**About this task:** Of the lines listed below, return exactly those that run from the line containing "Texts and Chat (96, 262)" through the line containing "Questões religiosas nas", both included.

*** Dataset ***

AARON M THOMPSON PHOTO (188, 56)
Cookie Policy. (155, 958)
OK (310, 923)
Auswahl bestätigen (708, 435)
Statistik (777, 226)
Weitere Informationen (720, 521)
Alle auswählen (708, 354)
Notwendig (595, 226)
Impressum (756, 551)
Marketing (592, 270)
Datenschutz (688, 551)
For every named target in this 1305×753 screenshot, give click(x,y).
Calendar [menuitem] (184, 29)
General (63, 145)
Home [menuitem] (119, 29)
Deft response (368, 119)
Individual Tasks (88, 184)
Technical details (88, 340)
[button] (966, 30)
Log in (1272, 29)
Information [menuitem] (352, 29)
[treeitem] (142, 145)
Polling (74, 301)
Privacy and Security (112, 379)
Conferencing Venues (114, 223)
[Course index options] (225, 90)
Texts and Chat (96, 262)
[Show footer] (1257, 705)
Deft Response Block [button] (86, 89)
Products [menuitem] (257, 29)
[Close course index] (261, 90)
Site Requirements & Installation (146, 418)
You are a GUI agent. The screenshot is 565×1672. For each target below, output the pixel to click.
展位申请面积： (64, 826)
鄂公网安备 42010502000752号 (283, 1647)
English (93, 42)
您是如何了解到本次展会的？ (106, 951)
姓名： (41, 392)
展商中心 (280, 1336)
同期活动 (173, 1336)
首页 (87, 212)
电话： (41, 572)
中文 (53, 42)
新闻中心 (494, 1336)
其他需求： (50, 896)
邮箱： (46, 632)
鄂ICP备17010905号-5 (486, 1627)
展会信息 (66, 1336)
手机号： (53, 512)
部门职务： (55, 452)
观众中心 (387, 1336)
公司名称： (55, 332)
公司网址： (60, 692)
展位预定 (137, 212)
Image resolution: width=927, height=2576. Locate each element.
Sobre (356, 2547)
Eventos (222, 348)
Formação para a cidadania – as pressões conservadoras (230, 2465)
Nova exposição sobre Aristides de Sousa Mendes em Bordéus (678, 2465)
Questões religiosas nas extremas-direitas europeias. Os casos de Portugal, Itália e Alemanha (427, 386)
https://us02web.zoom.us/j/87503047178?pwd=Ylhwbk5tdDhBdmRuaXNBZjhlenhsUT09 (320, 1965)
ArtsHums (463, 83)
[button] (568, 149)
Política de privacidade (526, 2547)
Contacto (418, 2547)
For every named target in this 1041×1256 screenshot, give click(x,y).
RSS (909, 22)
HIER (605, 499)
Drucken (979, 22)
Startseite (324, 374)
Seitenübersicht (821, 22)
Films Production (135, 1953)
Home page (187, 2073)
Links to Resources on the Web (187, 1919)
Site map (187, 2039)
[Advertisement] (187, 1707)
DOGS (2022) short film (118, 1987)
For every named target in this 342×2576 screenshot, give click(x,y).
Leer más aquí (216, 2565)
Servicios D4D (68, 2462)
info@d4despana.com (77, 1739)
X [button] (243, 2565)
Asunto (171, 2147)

*** End of Dataset ***

**Output below:**
Texts and Chat (96, 262)
[Show footer] (1257, 705)
Deft Response Block [button] (86, 89)
Products [menuitem] (257, 29)
[Close course index] (261, 90)
Site Requirements & Installation (146, 418)
You are a GUI agent. The screenshot is 565×1672. For each target below, output the pixel to click.
展位申请面积： (64, 826)
鄂公网安备 42010502000752号 (283, 1647)
English (93, 42)
您是如何了解到本次展会的？ (106, 951)
姓名： (41, 392)
展商中心 (280, 1336)
同期活动 (173, 1336)
首页 (87, 212)
电话： (41, 572)
中文 (53, 42)
新闻中心 (494, 1336)
其他需求： (50, 896)
邮箱： (46, 632)
鄂ICP备17010905号-5 (486, 1627)
展会信息 (66, 1336)
手机号： (53, 512)
部门职务： (55, 452)
观众中心 (387, 1336)
公司名称： (55, 332)
公司网址： (60, 692)
展位预定 (137, 212)
Image resolution: width=927, height=2576. Locate each element.
Sobre (356, 2547)
Eventos (222, 348)
Formação para a cidadania – as pressões conservadoras (230, 2465)
Nova exposição sobre Aristides de Sousa Mendes em Bordéus (678, 2465)
Questões religiosas nas extremas-direitas europeias. Os casos de Portugal, Itália e Alemanha (427, 386)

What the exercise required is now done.